No se hable más
Mariano Antolín Rato
2 junio, 2005 02:00Mariano Antolín Rato. Foto: Carlos Miralles
En un artículo de 1909 proclamó Gómez de la Serna que la nueva literatura habría de ser radicalmente autobiográfica. Un siglo después, aquella exigencia parece cumplirse en buena parte de la mejor escritura, así que Mariano Antolín Rato no hace otra cosa que ser fiel al narrador "modernista" que siempre ha sido al meterse él mismo en sus últimas novelas y al pasar a ellas preocupaciones de un mundo particular.No, claro, por egotismo, sino para explicar la vida a partir de una experiencia real. Este factor biográfico resulta clave para entender varios porqués fundamentales de No se hable más: por qué el protagonista es un traductor que se parece al autor como una gota a otra; por qué lleva un largo subtítulo bastante provocador: "Novela sobre traducciones, jardines y otros vicios solitarios"; por qué se atribuye a un personaje, Rafael Lobo, la autoría de Mar desterrado, una reciente novela del propio Antolín Rato... Anotadas estas cuestiones, urge destacar otro aspecto capital: No se hable más manifiesta un subidísimo entusiasmo por la cultura y la literatura, y en ella se hallan abundante teoría artística y anotaciones críticas (por ejemplo, un perspicaz comentario sobre el despliegue del teatro de la memoria que hace el narrador de Proust), aparte de constantes reflexiones sobre el arte de la traducción. Pero nada de todo ello es pegadizo. Si la vida suele parecer una traducción, y encima mala, de una gran obra literaria (esto piensa el protagonista de la novela), y el arte forma parte de nuestra experiencia (no hará falta ni mencionar el Quijote), es legítimo llenar una ficción con estos asuntos, y hacer que los personajes pertenezcan al mundillo de quienes tienen inquietudes estéticas porque desde ahí se puede llegar a abarcar la realidad, a tratar de comprenderla y encontrarle un sentido.

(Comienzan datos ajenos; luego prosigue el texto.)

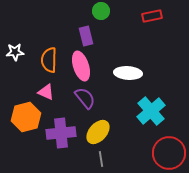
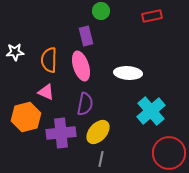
purple semicircle: moved 6 px down; rotated 50 degrees clockwise
gray line: rotated 21 degrees clockwise
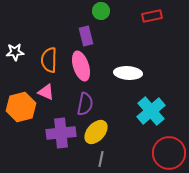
orange hexagon: moved 5 px left, 10 px up
yellow ellipse: moved 2 px left
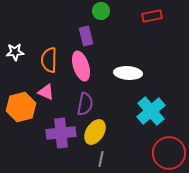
yellow ellipse: moved 1 px left; rotated 10 degrees counterclockwise
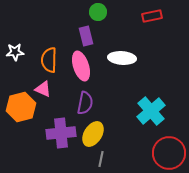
green circle: moved 3 px left, 1 px down
white ellipse: moved 6 px left, 15 px up
pink triangle: moved 3 px left, 3 px up
purple semicircle: moved 1 px up
yellow ellipse: moved 2 px left, 2 px down
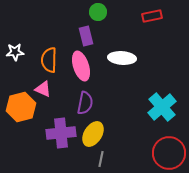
cyan cross: moved 11 px right, 4 px up
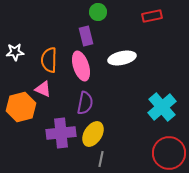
white ellipse: rotated 16 degrees counterclockwise
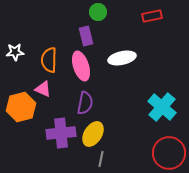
cyan cross: rotated 8 degrees counterclockwise
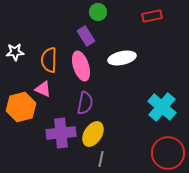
purple rectangle: rotated 18 degrees counterclockwise
red circle: moved 1 px left
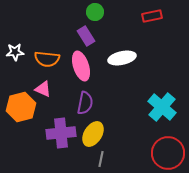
green circle: moved 3 px left
orange semicircle: moved 2 px left, 1 px up; rotated 85 degrees counterclockwise
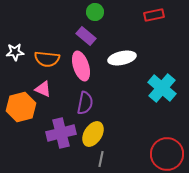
red rectangle: moved 2 px right, 1 px up
purple rectangle: rotated 18 degrees counterclockwise
cyan cross: moved 19 px up
purple cross: rotated 8 degrees counterclockwise
red circle: moved 1 px left, 1 px down
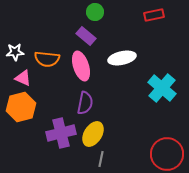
pink triangle: moved 20 px left, 11 px up
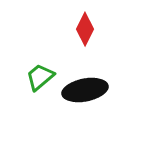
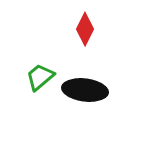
black ellipse: rotated 18 degrees clockwise
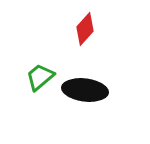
red diamond: rotated 16 degrees clockwise
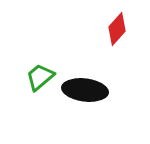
red diamond: moved 32 px right
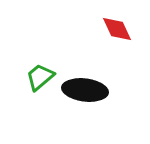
red diamond: rotated 68 degrees counterclockwise
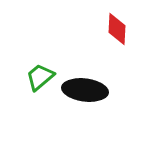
red diamond: rotated 28 degrees clockwise
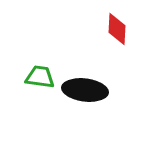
green trapezoid: rotated 48 degrees clockwise
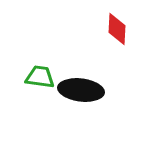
black ellipse: moved 4 px left
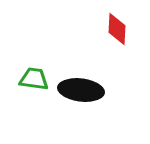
green trapezoid: moved 6 px left, 2 px down
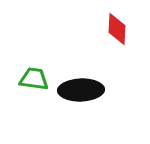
black ellipse: rotated 9 degrees counterclockwise
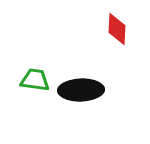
green trapezoid: moved 1 px right, 1 px down
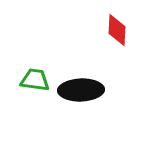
red diamond: moved 1 px down
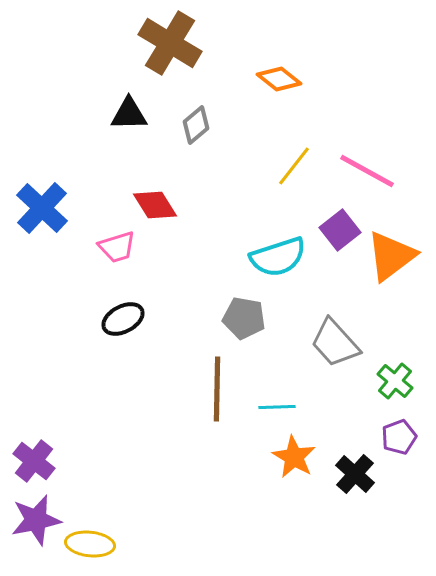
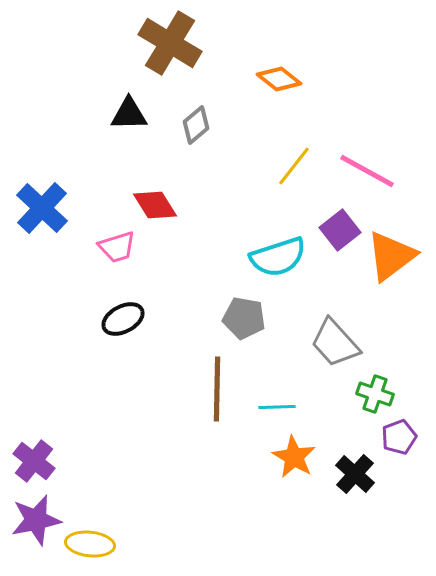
green cross: moved 20 px left, 13 px down; rotated 21 degrees counterclockwise
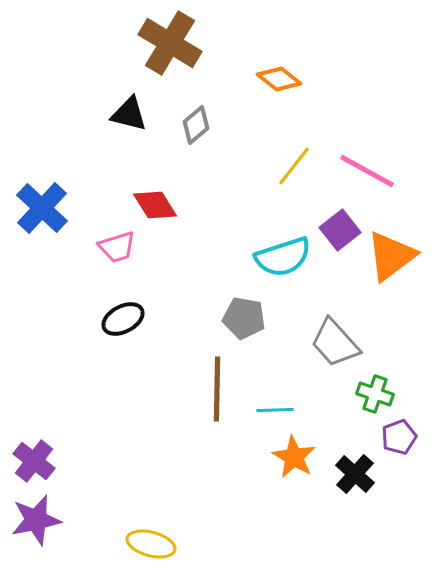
black triangle: rotated 15 degrees clockwise
cyan semicircle: moved 5 px right
cyan line: moved 2 px left, 3 px down
yellow ellipse: moved 61 px right; rotated 9 degrees clockwise
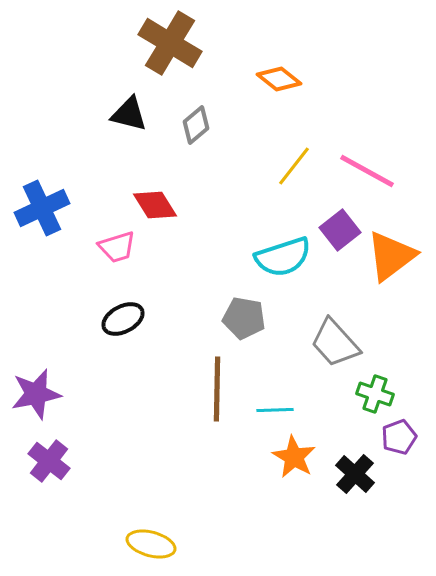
blue cross: rotated 22 degrees clockwise
purple cross: moved 15 px right
purple star: moved 126 px up
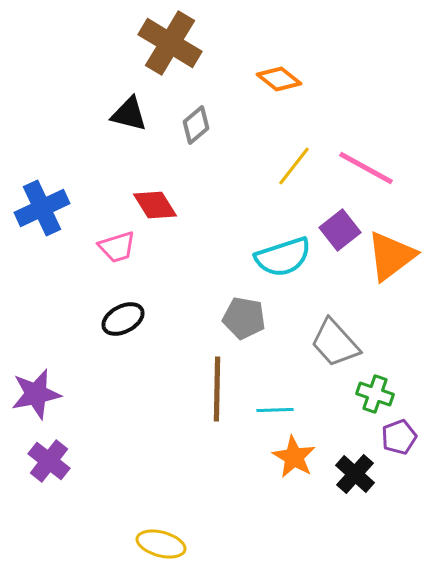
pink line: moved 1 px left, 3 px up
yellow ellipse: moved 10 px right
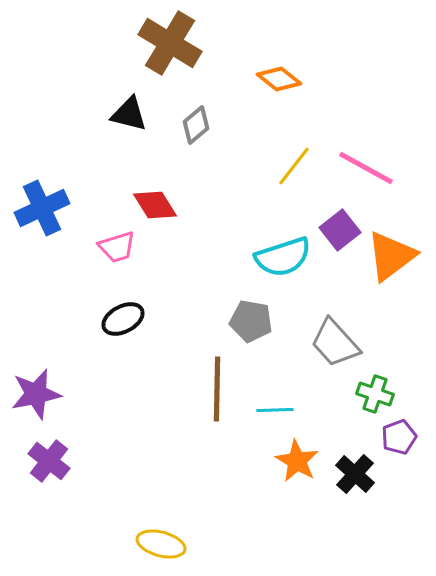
gray pentagon: moved 7 px right, 3 px down
orange star: moved 3 px right, 4 px down
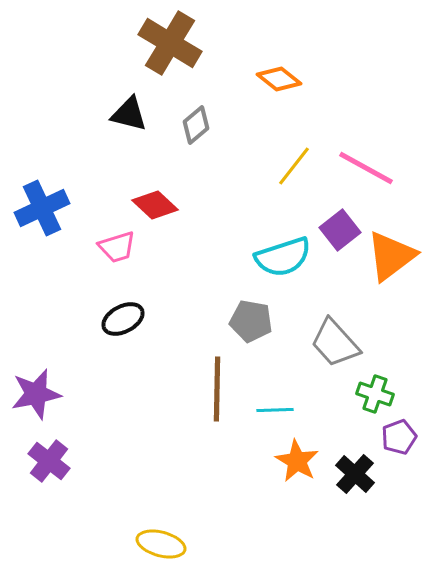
red diamond: rotated 15 degrees counterclockwise
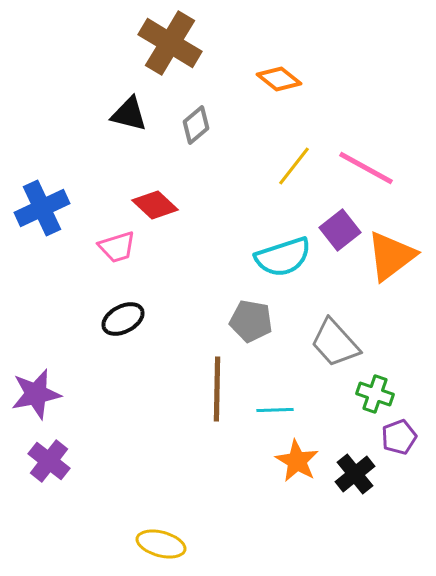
black cross: rotated 9 degrees clockwise
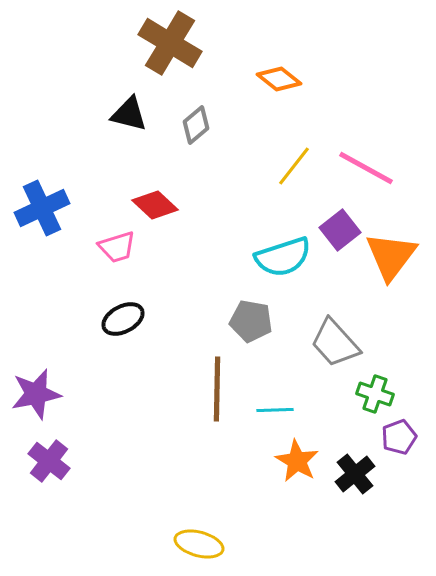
orange triangle: rotated 16 degrees counterclockwise
yellow ellipse: moved 38 px right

Eso ocurre en No se hable más por medio de una historia que, aunque rebosante de culturalismo, posee interés anecdótico y fuerza sentimental grandes. En ella se cuenta el reencuentro de un traductor y una profesional de la publicidad, ambos de edad madura, en el marco de un hermoso carmen granadino. Conversaciones refinadas, drogas, sexo abundante, sensorialidad intensa, memoria estimulante, en fin, placeres de la inteligencia y de los sentidos, alimentan una vivencia plena hasta que una tragedia familiar la trunca. Así, el edén se acaba, incluso en una dimensión física, pues el carmen es víctima material y simbólica de la especulación inmobiliaria.
El peso de la edad (a la mujer y no a su coche le toca la revisión de la itv) y un sentimiento elegíaco están presentes a lo largo de todo el texto, y se imponen definitivamente a las gratificaciones del hedonismo, al punto de que el trecho final de la novela toma una deriva fúnebre: la pérdida de la esperanza, la destrucción, el acabamiento, la soledad se instalan en la conciencia de la pareja. Y ya no hay más que la vivencia definitiva de la derrota. Esta postura nihilista, aunque no sea nueva en Antolín Rato, alcanza aquí una total plenitud y ello se debe en buena medida al atinado enfoque de los recursos artísticos.
Antolín no quiere que el artificio de la narración rebaje la intensidad de ese pensamiento existencialista. Por ello presenta una historia de gran claridad y en un estricto orden progresivo, y utiliza una prosa de fraseo sincopado y melodioso poco llamativa y de apariencia sencilla. Con este planteamiento, una novela intelectual se carga de una calidez emocional impresionante. Y deja una huella imborrable de tristeza. Pero ya se sabe que la buena literatura pocas veces no es triste.